I really believe the majority of the issue comes down to our personal self-image and confidence. Our own peace. Do others’ perspectives and accusations define us? Before you gut-respond with “No way!” I’d caution you to be real. How many times this week have you gotten upset with someone? Struggled with anger or sadness or worry at the hands of someone else? If you’re a sociopath or alone on a deserted island, you SHOULD have had at least a bit of a struggle. But can you recognize it for what it is, and have grace for the person or situation, and be ok with yourself, regardless?
Of course, we should consider any accusation. But, like Zig says, “Failure is an event, not a person.” Any criticism we must take into consideration, but also treat as an event. It’s not us. Nobody has the right to label or demean us by a failure, or even by MANY failures.

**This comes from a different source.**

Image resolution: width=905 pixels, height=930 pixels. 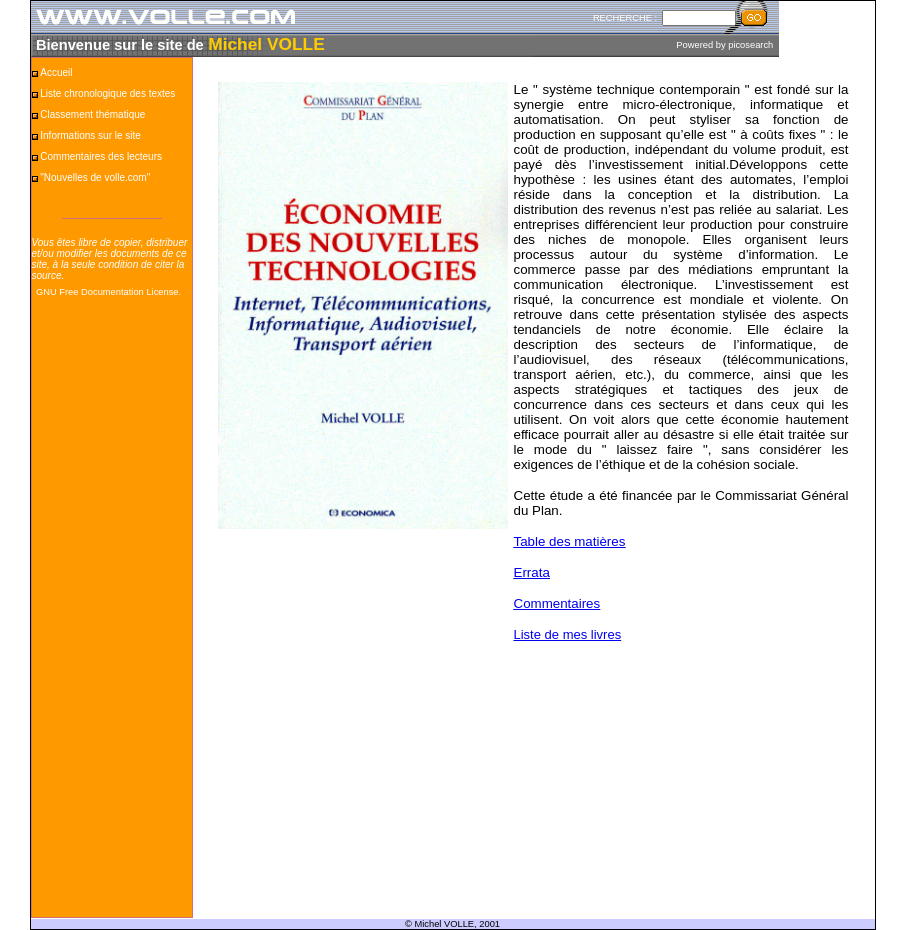 What do you see at coordinates (107, 93) in the screenshot?
I see `Liste chronologique des textes` at bounding box center [107, 93]. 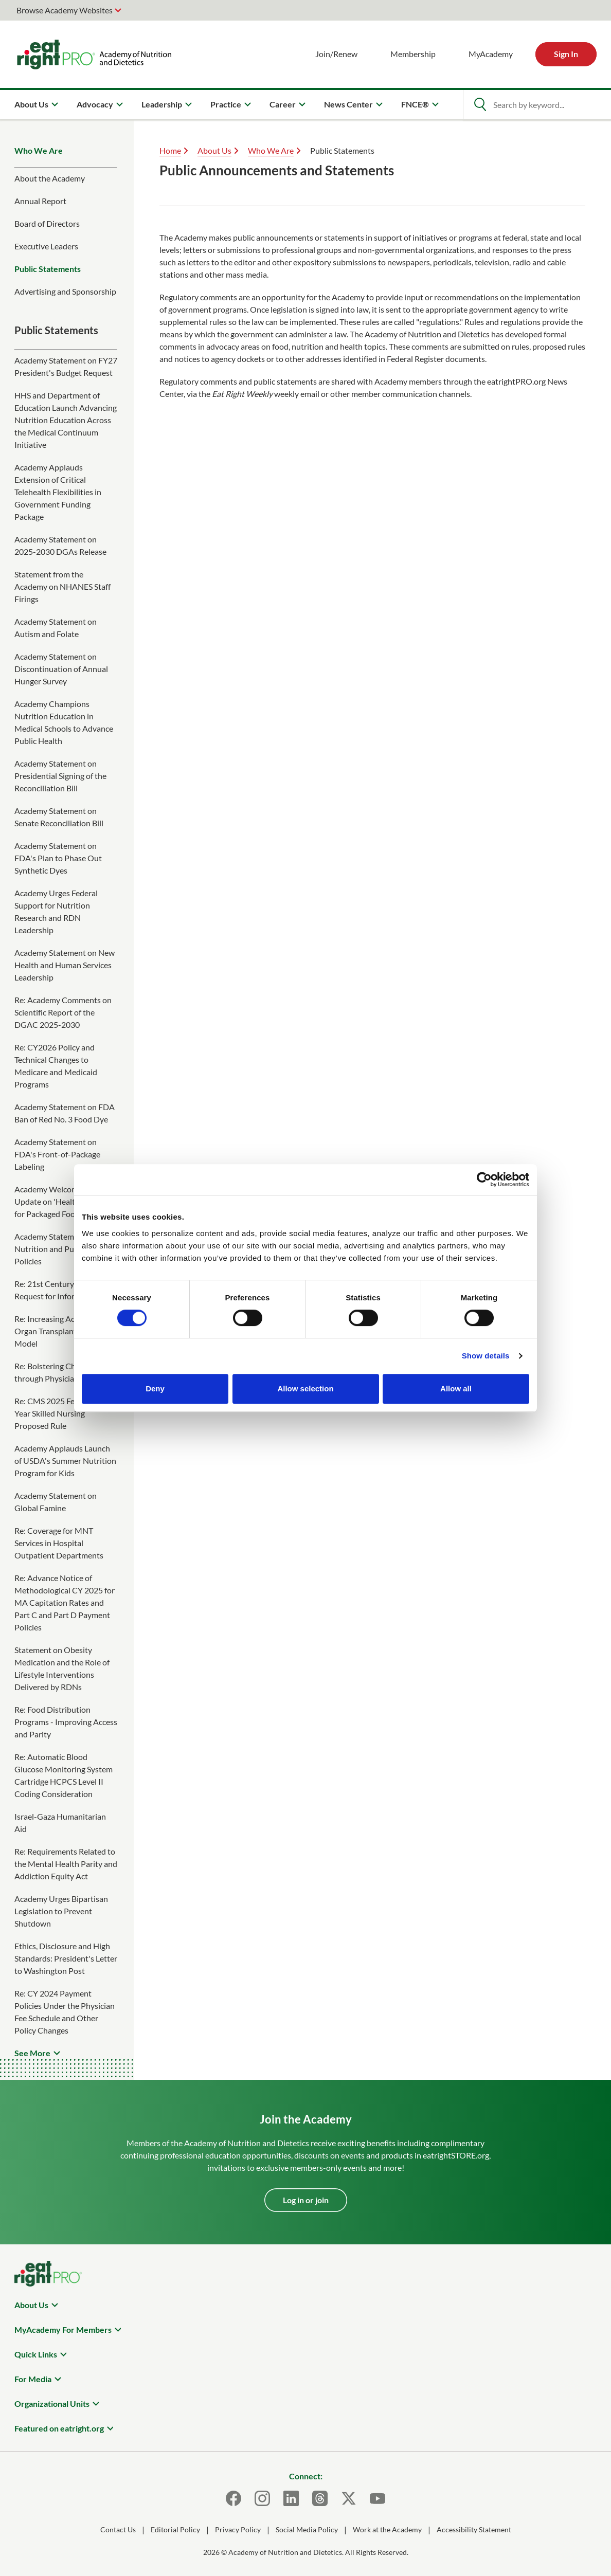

Nobody. It’s our responsibility to compartmentalize it. And understand our worth.
Friends, this is a primary focus of Zig. If you admit you struggle here…then dig into Zig. Go to Ziglar.com and get his books. Go to ziglar.com/selftalk and start reprogramming your brain!
But, again, to the issue of somebody being cranky, we are best to just consider they have someone kicking their cat, and extend them grace. Grace. Unmerited favor. You aren’t going to change them; you can only change you. Give them grace.
We have control over that decision. And you know what, folks? Sometimes grace is enabling bad behavior. This is the main reason it’s so hard for me. But grace is still the best choice, often. Grace is also not justice. You’re right on that, too. Grace is often not for whoever you are giving it to. It’s for…you.